TASK INSTRUCTIONS:
Return, from the data that follows, each line that holds the word "знания".

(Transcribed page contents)
- - -
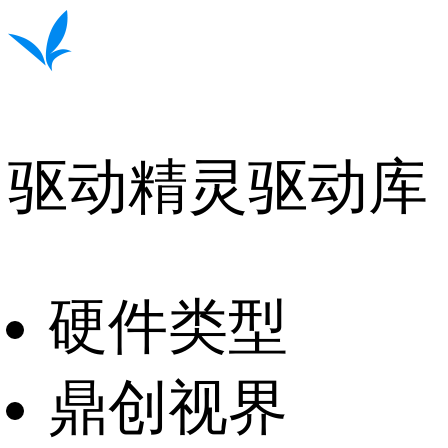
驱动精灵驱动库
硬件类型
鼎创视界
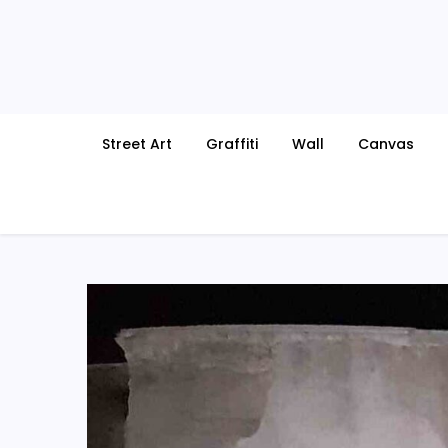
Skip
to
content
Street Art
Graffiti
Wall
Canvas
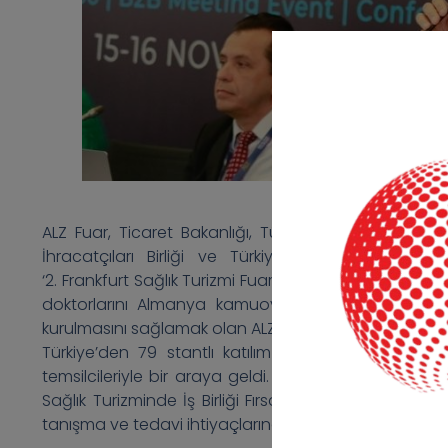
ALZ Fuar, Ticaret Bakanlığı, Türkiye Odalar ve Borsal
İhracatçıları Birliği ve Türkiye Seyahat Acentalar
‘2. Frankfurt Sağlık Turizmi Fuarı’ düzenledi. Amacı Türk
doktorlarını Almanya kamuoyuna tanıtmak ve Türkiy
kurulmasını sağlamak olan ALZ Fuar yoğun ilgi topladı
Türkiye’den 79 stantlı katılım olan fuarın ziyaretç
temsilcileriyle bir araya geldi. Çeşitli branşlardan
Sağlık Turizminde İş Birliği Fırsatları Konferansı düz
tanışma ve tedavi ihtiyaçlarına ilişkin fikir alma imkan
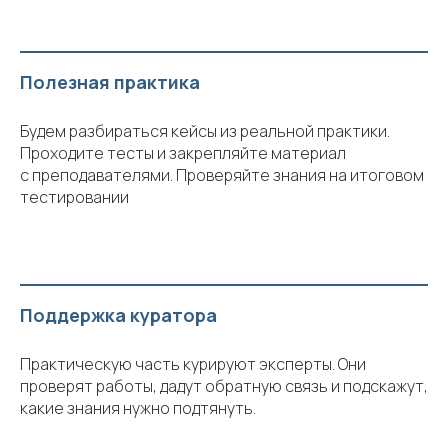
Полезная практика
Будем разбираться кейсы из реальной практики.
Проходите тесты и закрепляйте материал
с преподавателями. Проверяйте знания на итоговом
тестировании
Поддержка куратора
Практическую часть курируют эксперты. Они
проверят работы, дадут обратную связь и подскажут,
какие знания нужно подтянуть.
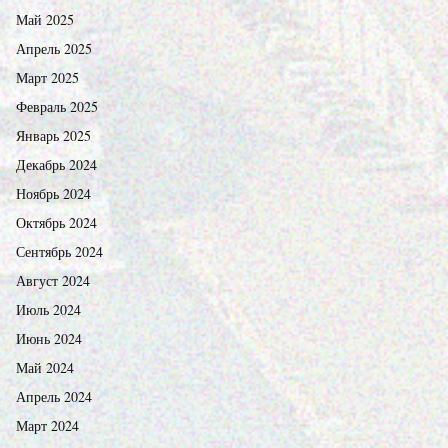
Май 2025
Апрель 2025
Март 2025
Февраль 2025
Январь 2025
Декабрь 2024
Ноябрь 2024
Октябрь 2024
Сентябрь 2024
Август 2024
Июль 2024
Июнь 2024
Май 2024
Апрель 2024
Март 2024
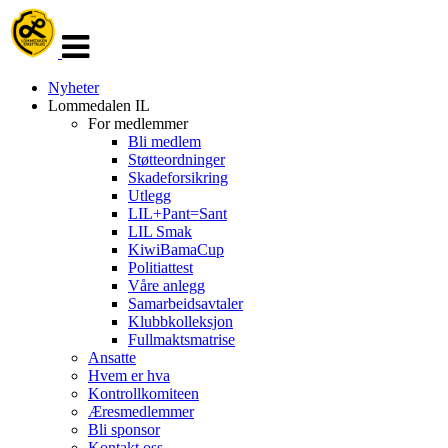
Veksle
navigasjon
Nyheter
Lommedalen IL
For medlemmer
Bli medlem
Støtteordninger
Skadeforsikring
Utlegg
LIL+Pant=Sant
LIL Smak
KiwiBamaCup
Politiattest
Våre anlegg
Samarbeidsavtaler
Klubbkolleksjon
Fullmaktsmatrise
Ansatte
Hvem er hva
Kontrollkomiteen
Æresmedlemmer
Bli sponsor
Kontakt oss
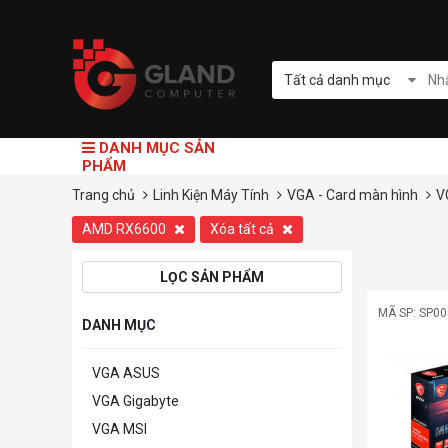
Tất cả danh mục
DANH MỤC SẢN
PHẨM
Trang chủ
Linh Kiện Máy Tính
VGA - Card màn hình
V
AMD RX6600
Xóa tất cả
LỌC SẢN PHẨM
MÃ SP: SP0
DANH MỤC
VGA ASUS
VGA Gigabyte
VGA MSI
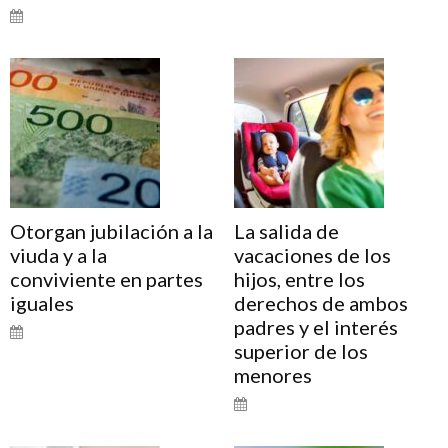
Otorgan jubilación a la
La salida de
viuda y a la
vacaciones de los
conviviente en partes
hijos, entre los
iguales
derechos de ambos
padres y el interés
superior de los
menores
- - -
FINAL ANSWER:
с преподавателями. Проверяйте знания на итоговом
какие знания нужно подтянуть.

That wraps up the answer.